This piece first appeared on Voices Rising
I felt the river’s heartbeat for the first time when I was seven years old.
I sat in the open cockpit of my first kayak, and with each floundering stroke the water’s subtle pressure rushed through my arms. If I paddled too hard on one side, my sturdy boat would spin off in a lazy circle. If I paddled too little, the river would take control. Steering a kayak, I learned, was a complex dance. But the muddy San Juan River was a forgiving partner.
When I dipped my paddle into the water, the molecules I touched rubbed up against other molecules which bumped against more molecules until, in an instant, I was connected to the snowfields of the highest peaks and the depths of the deepest oceans. In that moment, the river didn’t feel dominated. It felt free and full of life as it gurgled and boiled around me as desert rivers do.
You knew as well as anyone the sheer exhilaration of floating a desert river. You knew what it felt like at the center of the world, where the rustle of cottonwood leaves and the call of unseen birds are just as they should be. So you felt, just as keenly, the pain of what we’ve done to our rivers.
The San Juan dies quietly in a lonely place where the smell of methane and rot is strong in the air.

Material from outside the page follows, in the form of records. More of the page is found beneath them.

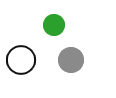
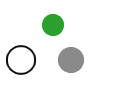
green circle: moved 1 px left
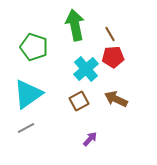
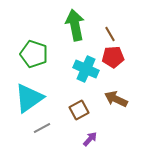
green pentagon: moved 7 px down
cyan cross: rotated 25 degrees counterclockwise
cyan triangle: moved 1 px right, 4 px down
brown square: moved 9 px down
gray line: moved 16 px right
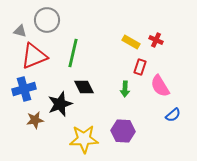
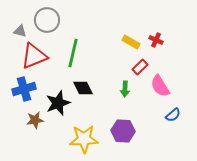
red rectangle: rotated 28 degrees clockwise
black diamond: moved 1 px left, 1 px down
black star: moved 2 px left, 1 px up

It disappears into the silence of Lake Powell, forever cut off from the Colorado River. I went there, even though you vowed you never would, and was borne along in silence until, with a sudden pang, I realized I could no longer feel the river’s heartbeat against my paddle.
Downstream, the mighty Colorado dies in a sterile irrigation ditch. I went there too. A ten-foot fence of glinting steel prevented me from checking for a pulse, but I could tell the wild river was gone. The feeling of connectivity that enthralled me as a child was gone, too, because I knew then what I didn’t known at age seven: that for sixty years, not a single drop of water that has fallen on the Colorado Plateau has reached the ocean.

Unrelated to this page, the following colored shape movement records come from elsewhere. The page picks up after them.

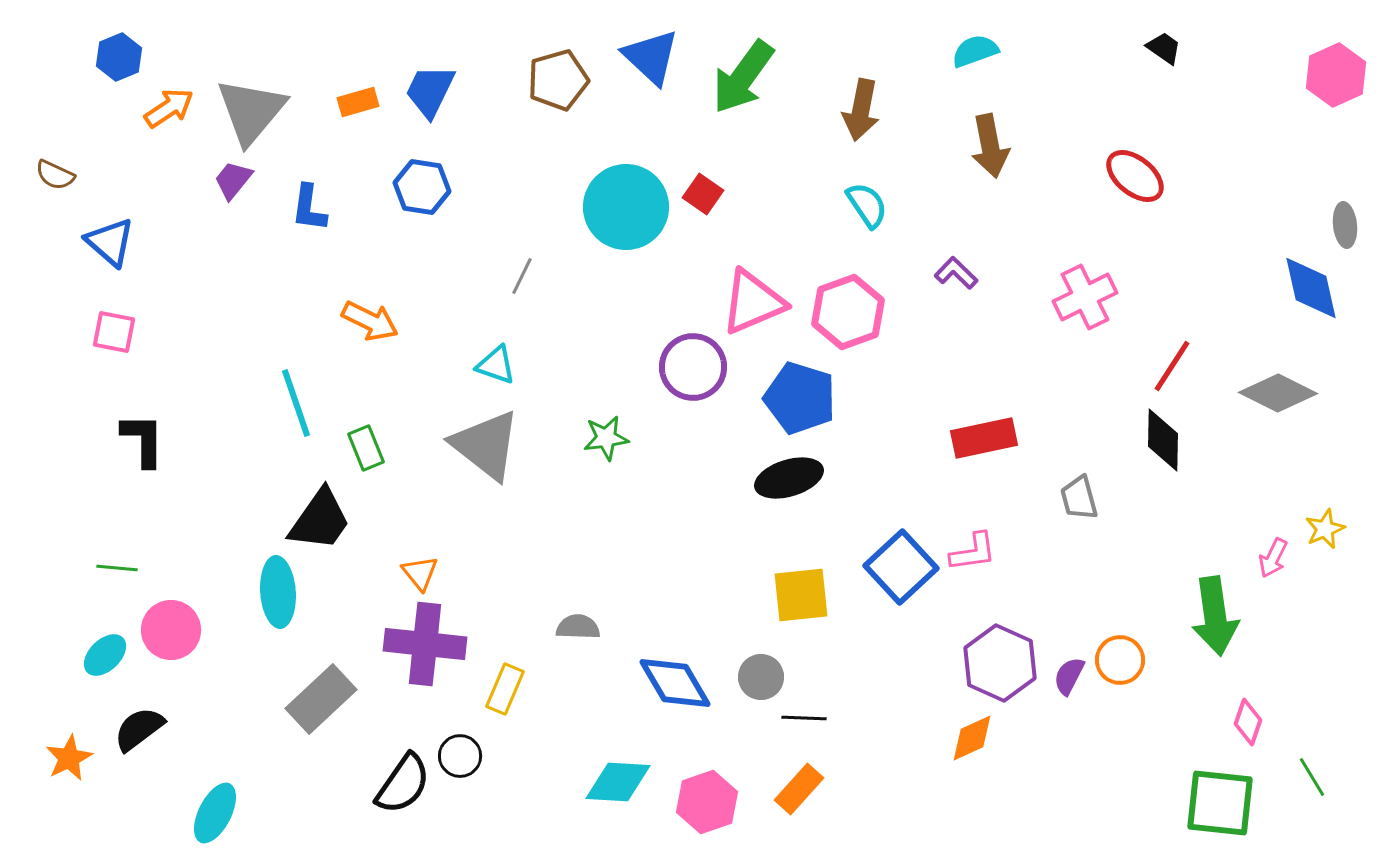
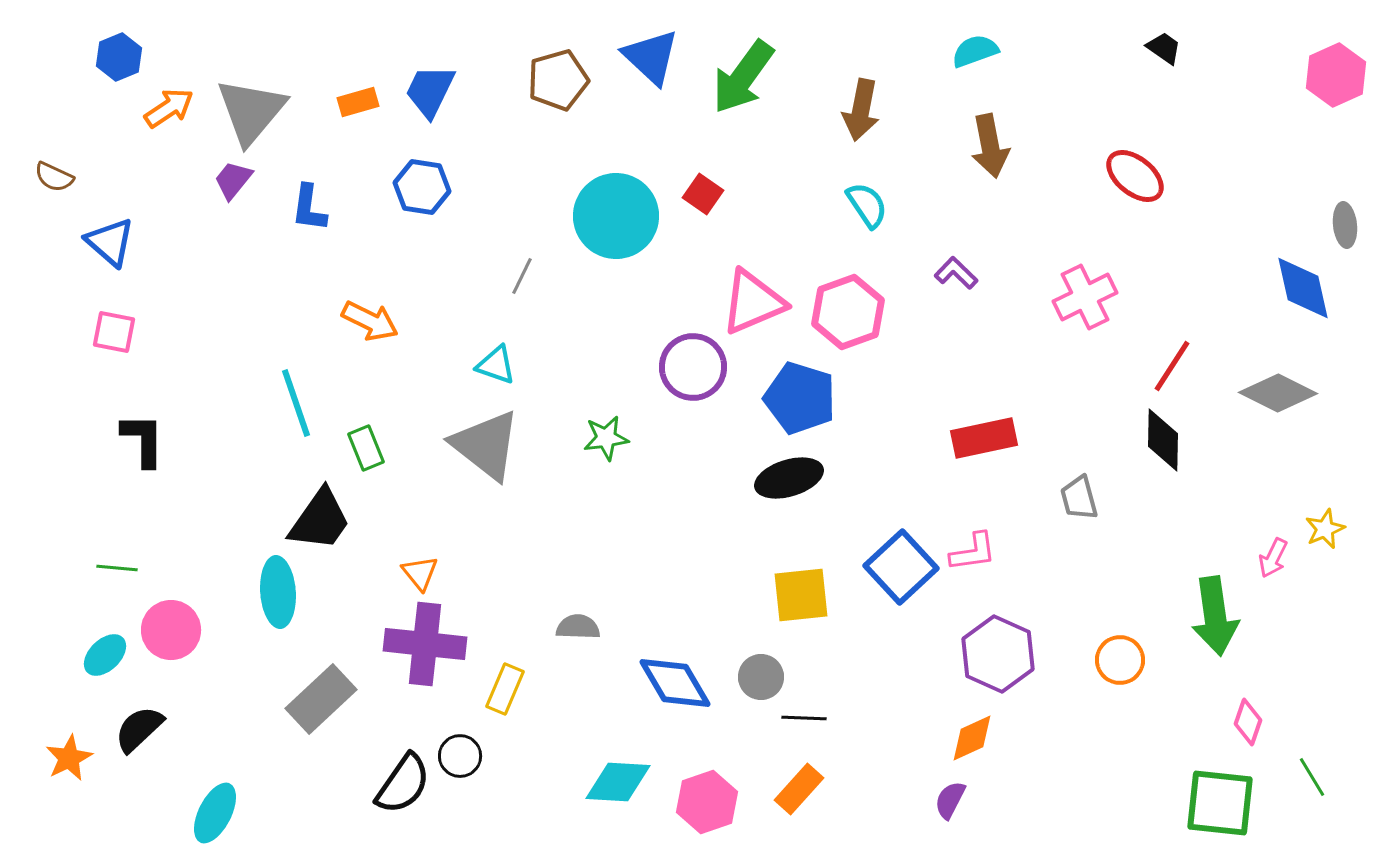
brown semicircle at (55, 175): moved 1 px left, 2 px down
cyan circle at (626, 207): moved 10 px left, 9 px down
blue diamond at (1311, 288): moved 8 px left
purple hexagon at (1000, 663): moved 2 px left, 9 px up
purple semicircle at (1069, 676): moved 119 px left, 124 px down
black semicircle at (139, 729): rotated 6 degrees counterclockwise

You sounded tired when we talked on the phone. We spoke of the things that connected us and the passions we shared and how beast-headed those in charge could be. We spoke about my generation and how we wouldn’t let you down.
But there’s so much fear in me. Fear for the rivers running to a trickle and for the Piñon, the guardian of the desert. Fear for the forests burning through the winter and the ancient glaciers, architects of valleys and mountains that wither away, one by one. Fear for the Heron flying further and further upstream in search of a home. Fear for the mountains, the oceans, and the people who live the effects of our changing climate every day.

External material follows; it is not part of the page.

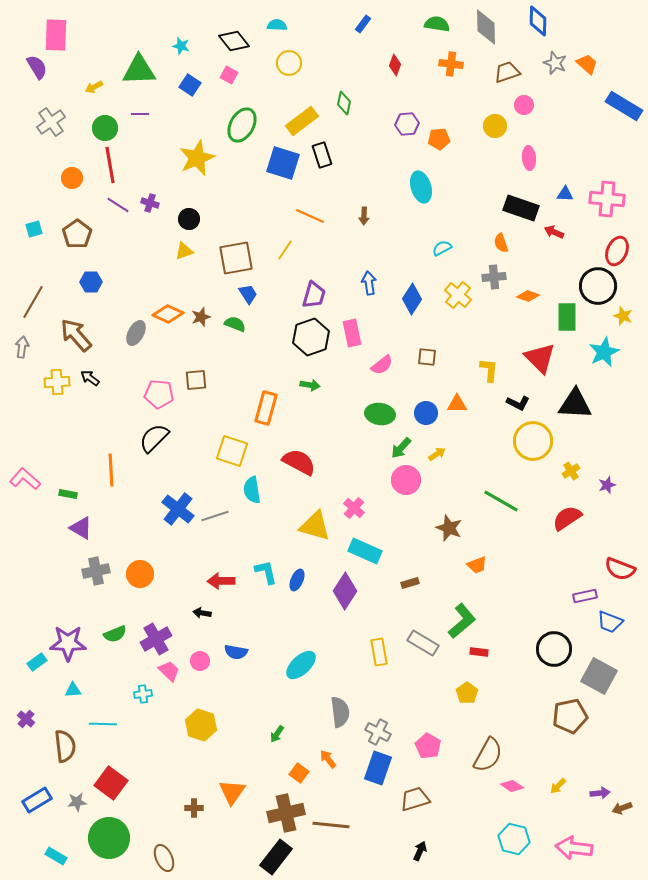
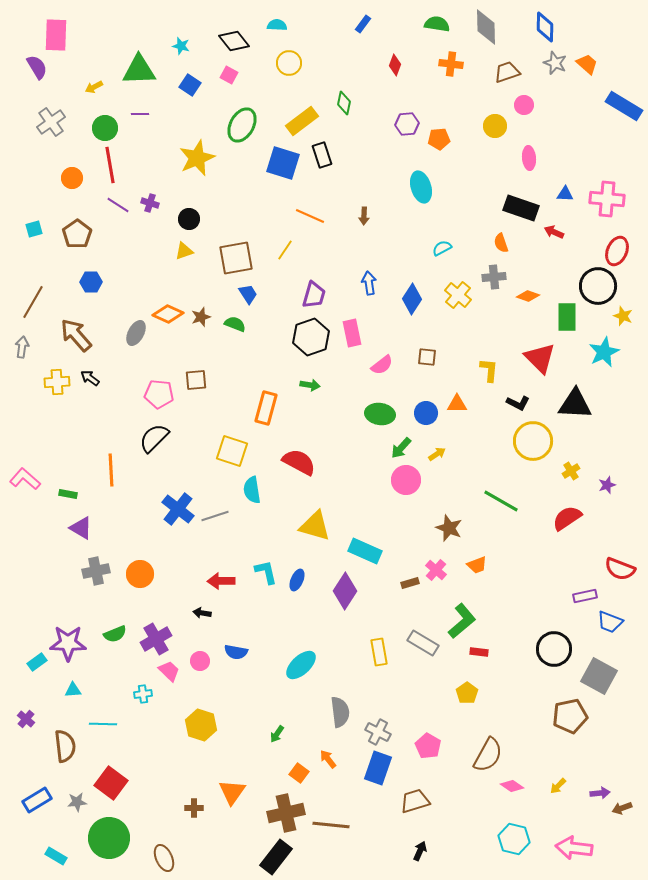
blue diamond at (538, 21): moved 7 px right, 6 px down
pink cross at (354, 508): moved 82 px right, 62 px down
brown trapezoid at (415, 799): moved 2 px down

When you died, Katie, I was on the reservoir, the place where they buried the river’s heart all those years ago. I saw reflected in the lifeless waters of Lake Powell every monumental challenge my generation faces. We never spoke about it, but I think we both saw our collective survival mirrored in a river’s course. In the death of our rivers so is our failure to live in this world.
After your death, I paddled through the antiseptic stillness that permeates the new Glen Canyon, around bend after bend, gliding through unnerving silence far above the entombed river. But just when the sheer strangeness of that alien world threatened to overwhelm me, a familiar sound reached my ears—the quiet scuffle of water on stone, the music of a desert creek signaling the end of the reservoir’s reach.
I left my boat and slogged through deep muck and brambles of invasive weeds at the reservoir’s edge. I scrambled up-canyon until the tumbleweeds turned to juniper and the markings of the reservoir and humanity’s unquenchable desire to conquer faded away. I inched my way up the sandstone walls of the canyon, wedging my toes into sandy nooks and pressing my bare back the cool stone until I could go no higher.
You signed your last email to me “for the river.” In those three simple words, you showed me where to begin. I’ll fight for our rivers, and in doing so I’ll fight for our deserts and mountains and forests, and for our people. If we are to conquer something that seems unassailable, we must take the first step. Your words have shown me mine.
Thanks, Katie. We’ve got it from here.